Work instruction: The answer must be a single number: the count of lines in the records below that contain the word "Edge".

Data shown:

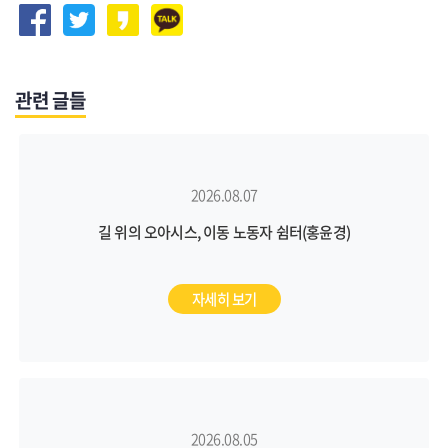
관련 글들
2026.08.07
길 위의 오아시스, 이동 노동자 쉼터(홍윤경)
자세히 보기
2026.08.05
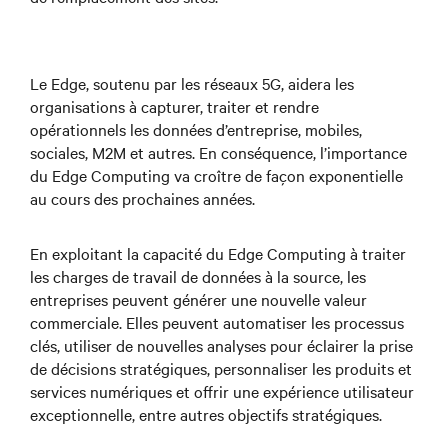
Le Edge, soutenu par les réseaux 5G, aidera les
organisations à capturer, traiter et rendre
opérationnels les données d’entreprise, mobiles,
sociales, M2M et autres. En conséquence, l’importance
du Edge Computing va croître de façon exponentielle
au cours des prochaines années.
En exploitant la capacité du Edge Computing à traiter
les charges de travail de données à la source, les
entreprises peuvent générer une nouvelle valeur
commerciale. Elles peuvent automatiser les processus
clés, utiliser de nouvelles analyses pour éclairer la prise
de décisions stratégiques, personnaliser les produits et
services numériques et offrir une expérience utilisateur
exceptionnelle, entre autres objectifs stratégiques.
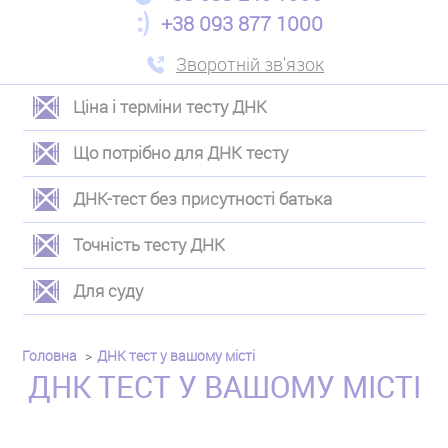
+38 093 877 1000
Зворотній зв'язок
Ціна і терміни тесту ДНК
ЛЕВОЕ
Що потрібно для ДНК тесту
МЕНЮ
ДНК-тест без присутності батька
Точність тесту ДНК
Для суду
Головна
ДНК тест у вашому місті
ДНК ТЕСТ У ВАШОМУ МІСТІ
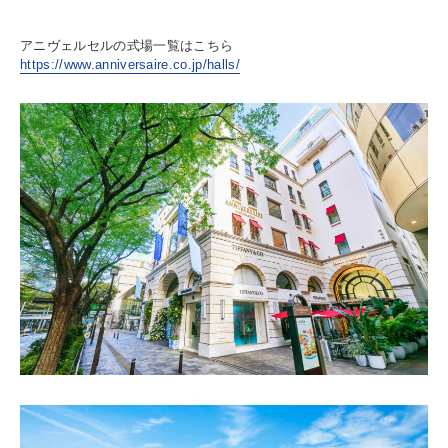
アニヴェルセルの式場一覧はこちら
https://www.anniversaire.co.jp/halls/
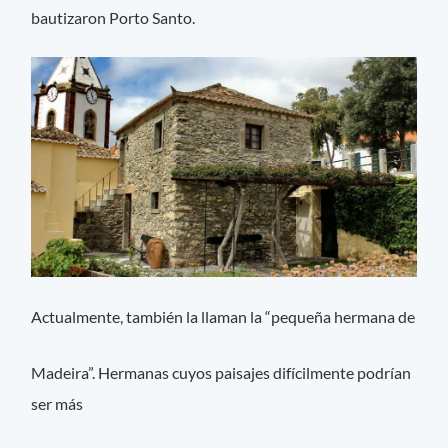
bautizaron Porto Santo.
Actualmente, también la llaman la “pequeña hermana de
Madeira”. Hermanas cuyos paisajes difícilmente podrían
ser más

Written solution: 3